»»

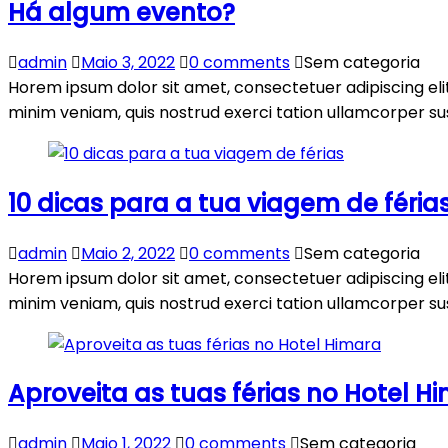
Há algum evento?
admin
Maio 3, 2022
0 comments
Sem categoria
Horem ipsum dolor sit amet, consectetuer adipiscing el
minim veniam, quis nostrud exerci tation ullamcorper susc
10 dicas para a tua viagem de féria
admin
Maio 2, 2022
0 comments
Sem categoria
Horem ipsum dolor sit amet, consectetuer adipiscing el
minim veniam, quis nostrud exerci tation ullamcorper susc
Aproveita as tuas férias no Hotel H
admin
Maio 1, 2022
0 comments
Sem categoria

««

> REQUIRED WORK
Restate the whole of the material word for word without the pictures.

> FINISHED TASK
Há algum evento?
admin
Maio 3, 2022
0 comments
Sem categoria
Horem ipsum dolor sit amet, consectetuer adipiscing el
minim veniam, quis nostrud exerci tation ullamcorper susc
10 dicas para a tua viagem de féria
admin
Maio 2, 2022
0 comments
Sem categoria
Horem ipsum dolor sit amet, consectetuer adipiscing el
minim veniam, quis nostrud exerci tation ullamcorper susc
Aproveita as tuas férias no Hotel H
admin
Maio 1, 2022
0 comments
Sem categoria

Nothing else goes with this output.